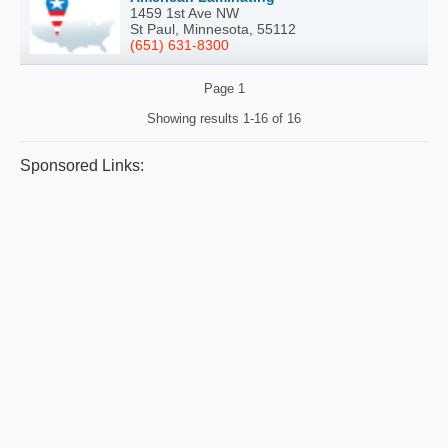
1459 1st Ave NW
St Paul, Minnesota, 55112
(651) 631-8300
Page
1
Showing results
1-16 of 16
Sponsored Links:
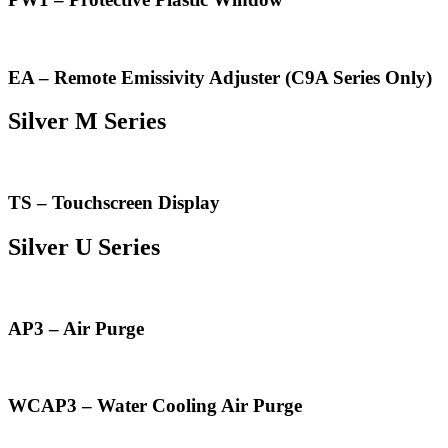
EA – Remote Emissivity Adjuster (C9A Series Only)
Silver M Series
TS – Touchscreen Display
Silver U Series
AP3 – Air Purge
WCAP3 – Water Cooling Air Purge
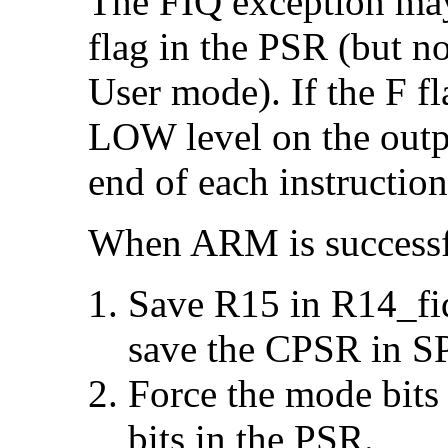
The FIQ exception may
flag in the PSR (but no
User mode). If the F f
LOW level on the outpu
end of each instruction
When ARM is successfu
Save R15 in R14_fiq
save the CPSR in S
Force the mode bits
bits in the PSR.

==

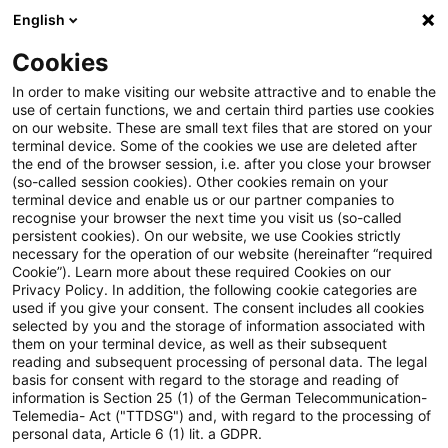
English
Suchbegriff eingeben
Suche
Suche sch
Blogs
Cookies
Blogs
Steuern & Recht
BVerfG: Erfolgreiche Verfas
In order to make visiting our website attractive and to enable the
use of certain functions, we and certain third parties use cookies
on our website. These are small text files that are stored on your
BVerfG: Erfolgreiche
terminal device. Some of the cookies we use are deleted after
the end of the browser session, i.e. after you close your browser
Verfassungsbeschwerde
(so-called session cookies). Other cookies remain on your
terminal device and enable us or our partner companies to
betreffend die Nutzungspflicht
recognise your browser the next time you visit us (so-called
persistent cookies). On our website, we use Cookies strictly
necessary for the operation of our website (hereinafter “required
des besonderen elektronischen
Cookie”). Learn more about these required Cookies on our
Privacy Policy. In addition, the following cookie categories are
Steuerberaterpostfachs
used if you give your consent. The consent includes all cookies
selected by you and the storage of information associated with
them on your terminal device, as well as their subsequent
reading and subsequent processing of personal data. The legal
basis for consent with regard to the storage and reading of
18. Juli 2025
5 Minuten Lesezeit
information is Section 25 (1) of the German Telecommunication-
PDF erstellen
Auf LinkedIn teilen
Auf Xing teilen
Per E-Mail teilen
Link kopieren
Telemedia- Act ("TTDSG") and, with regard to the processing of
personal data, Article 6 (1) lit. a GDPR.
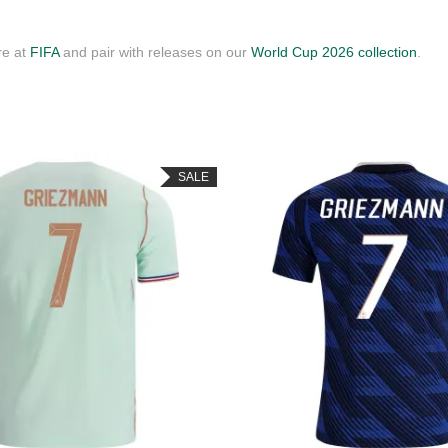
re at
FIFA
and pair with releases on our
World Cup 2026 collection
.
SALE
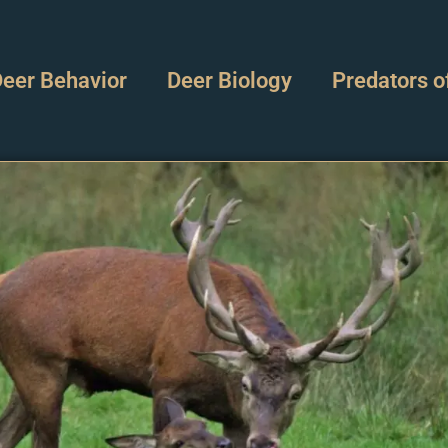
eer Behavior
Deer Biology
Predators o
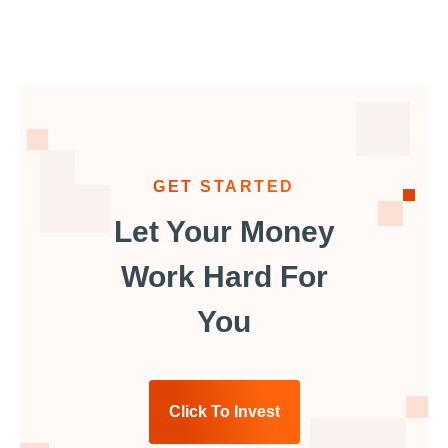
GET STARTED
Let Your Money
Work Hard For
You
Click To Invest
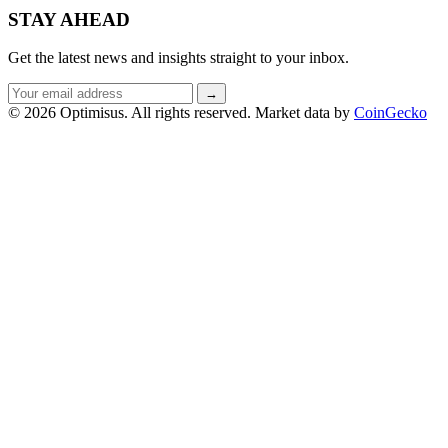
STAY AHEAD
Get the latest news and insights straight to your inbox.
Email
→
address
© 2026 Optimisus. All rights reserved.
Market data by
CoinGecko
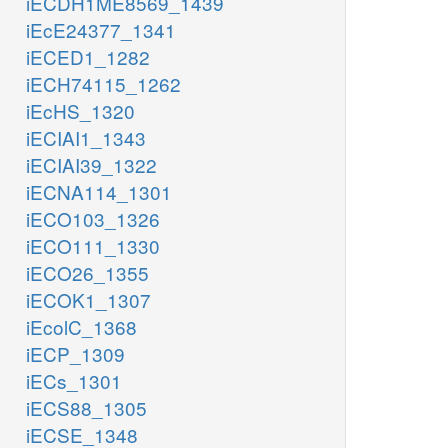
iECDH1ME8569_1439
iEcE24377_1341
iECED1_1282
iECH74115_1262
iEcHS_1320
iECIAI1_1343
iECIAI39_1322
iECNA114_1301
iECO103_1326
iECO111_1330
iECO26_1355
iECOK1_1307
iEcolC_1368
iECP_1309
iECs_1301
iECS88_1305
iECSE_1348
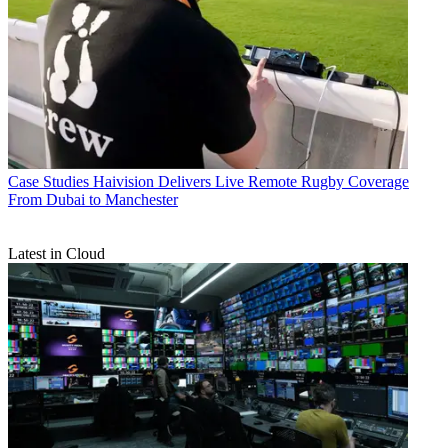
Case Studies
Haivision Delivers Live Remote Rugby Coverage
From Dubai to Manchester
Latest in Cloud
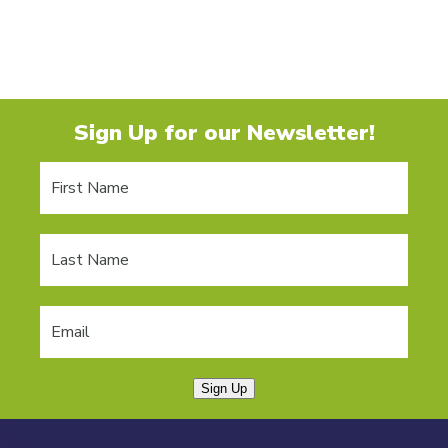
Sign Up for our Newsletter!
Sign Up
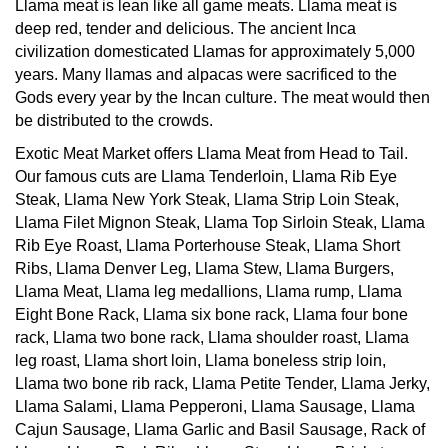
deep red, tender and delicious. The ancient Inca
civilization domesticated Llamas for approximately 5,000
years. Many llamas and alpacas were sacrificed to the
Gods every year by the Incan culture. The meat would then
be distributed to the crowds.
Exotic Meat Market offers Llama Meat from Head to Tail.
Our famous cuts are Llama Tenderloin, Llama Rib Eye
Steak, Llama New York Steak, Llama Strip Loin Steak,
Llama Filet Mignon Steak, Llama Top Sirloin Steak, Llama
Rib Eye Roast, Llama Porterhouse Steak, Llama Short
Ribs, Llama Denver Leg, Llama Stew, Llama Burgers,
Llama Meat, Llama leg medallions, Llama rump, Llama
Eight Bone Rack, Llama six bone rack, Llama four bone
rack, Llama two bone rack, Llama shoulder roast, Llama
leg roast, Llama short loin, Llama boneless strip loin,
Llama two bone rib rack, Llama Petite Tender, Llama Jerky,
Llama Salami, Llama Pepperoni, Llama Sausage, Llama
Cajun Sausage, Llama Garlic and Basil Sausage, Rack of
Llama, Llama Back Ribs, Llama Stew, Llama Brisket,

* * *

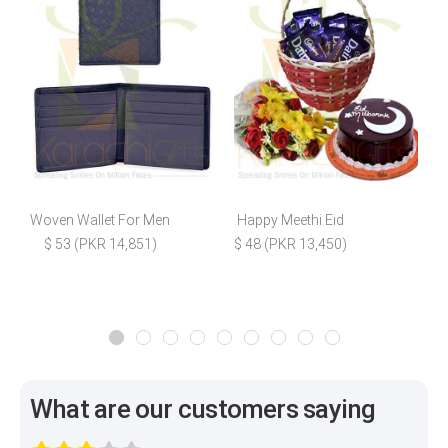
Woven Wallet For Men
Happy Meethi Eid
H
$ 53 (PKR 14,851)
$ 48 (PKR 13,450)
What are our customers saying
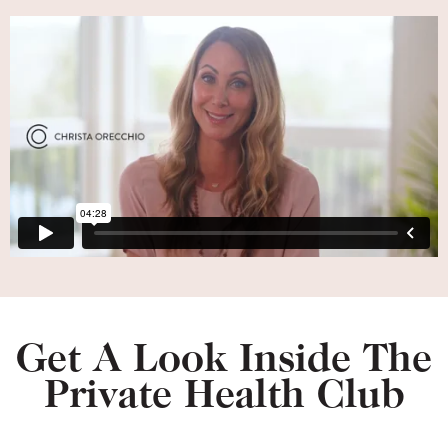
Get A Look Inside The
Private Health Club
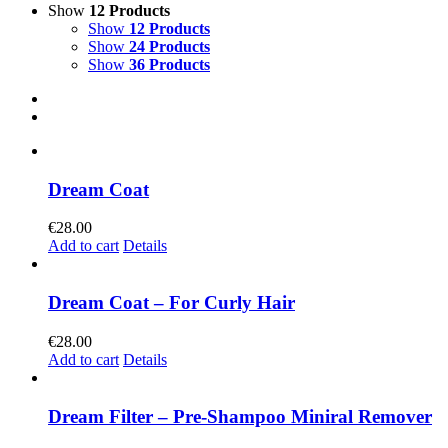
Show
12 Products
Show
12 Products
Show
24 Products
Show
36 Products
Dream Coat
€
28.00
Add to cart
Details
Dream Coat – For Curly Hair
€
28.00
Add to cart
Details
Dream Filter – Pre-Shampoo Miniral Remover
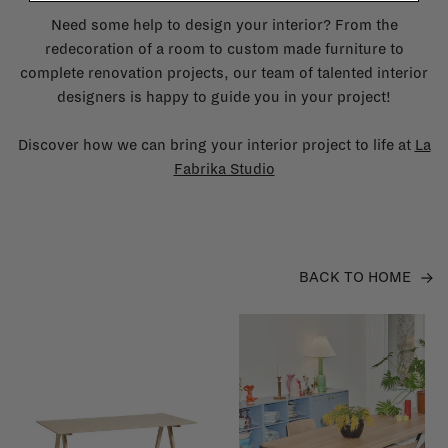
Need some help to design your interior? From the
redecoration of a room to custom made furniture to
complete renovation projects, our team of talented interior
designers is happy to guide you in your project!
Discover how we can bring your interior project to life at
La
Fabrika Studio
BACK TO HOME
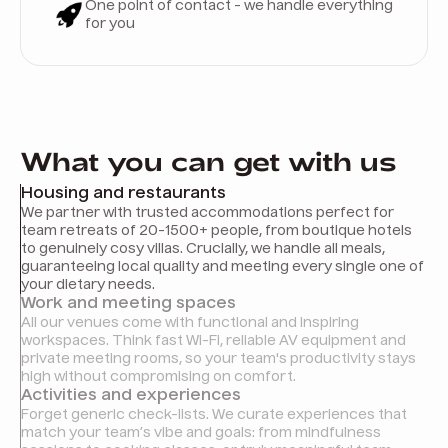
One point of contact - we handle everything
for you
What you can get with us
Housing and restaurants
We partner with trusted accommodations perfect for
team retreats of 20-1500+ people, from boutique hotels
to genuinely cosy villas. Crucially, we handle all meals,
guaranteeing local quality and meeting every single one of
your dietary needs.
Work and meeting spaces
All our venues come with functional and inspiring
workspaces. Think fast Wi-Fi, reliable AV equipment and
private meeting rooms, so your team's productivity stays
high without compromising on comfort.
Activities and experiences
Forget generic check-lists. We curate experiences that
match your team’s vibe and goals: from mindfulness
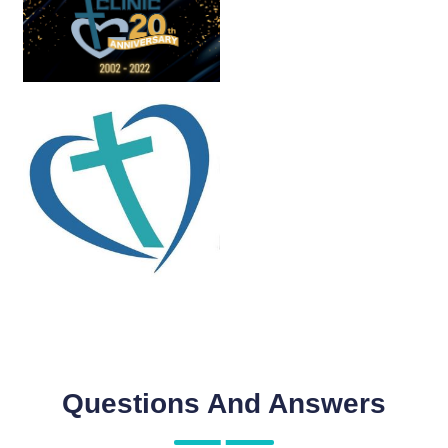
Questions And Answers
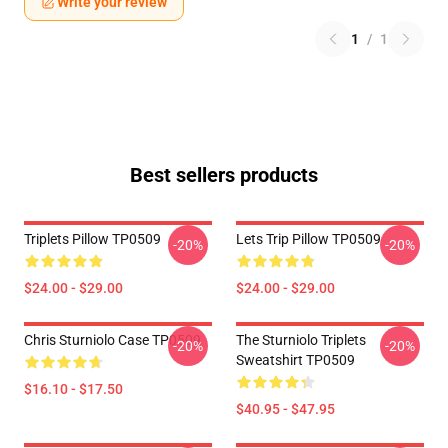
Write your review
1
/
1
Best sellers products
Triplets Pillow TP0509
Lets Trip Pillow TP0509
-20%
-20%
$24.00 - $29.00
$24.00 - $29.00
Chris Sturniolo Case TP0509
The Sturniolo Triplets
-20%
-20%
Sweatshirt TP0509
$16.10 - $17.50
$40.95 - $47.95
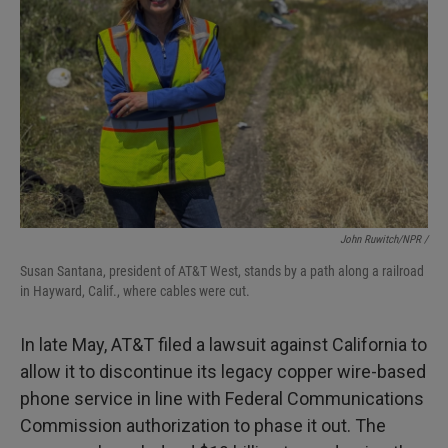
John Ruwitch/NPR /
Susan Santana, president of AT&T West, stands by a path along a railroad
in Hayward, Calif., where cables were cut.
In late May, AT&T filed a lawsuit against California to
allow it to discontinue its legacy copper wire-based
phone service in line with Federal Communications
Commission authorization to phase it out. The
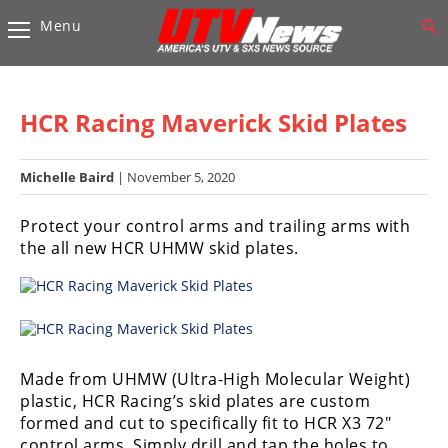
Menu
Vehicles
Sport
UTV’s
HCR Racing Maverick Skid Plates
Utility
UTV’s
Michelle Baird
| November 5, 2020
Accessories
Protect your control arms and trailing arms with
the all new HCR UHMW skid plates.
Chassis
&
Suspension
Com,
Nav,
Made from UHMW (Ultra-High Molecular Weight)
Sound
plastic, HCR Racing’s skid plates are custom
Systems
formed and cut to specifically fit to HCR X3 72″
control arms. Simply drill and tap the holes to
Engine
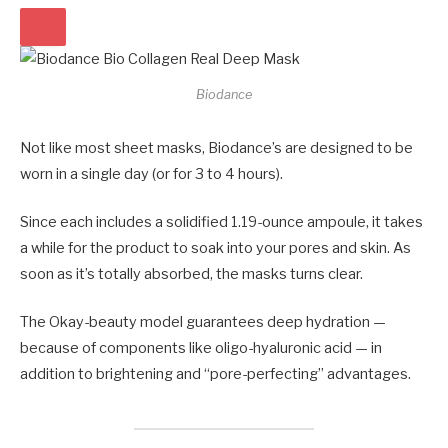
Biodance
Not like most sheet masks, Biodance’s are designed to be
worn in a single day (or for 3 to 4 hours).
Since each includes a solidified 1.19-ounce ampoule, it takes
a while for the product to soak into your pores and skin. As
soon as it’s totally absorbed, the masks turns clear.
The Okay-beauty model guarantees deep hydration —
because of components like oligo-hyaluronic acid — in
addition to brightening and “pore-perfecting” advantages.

### Directions for this task
If a line in the listing contains the string "Ribs", copy it.

### Response to this exercise
Ribs, Llama Denver Leg, Llama Stew, Llama Burgers,
Llama, Llama Back Ribs, Llama Stew, Llama Brisket,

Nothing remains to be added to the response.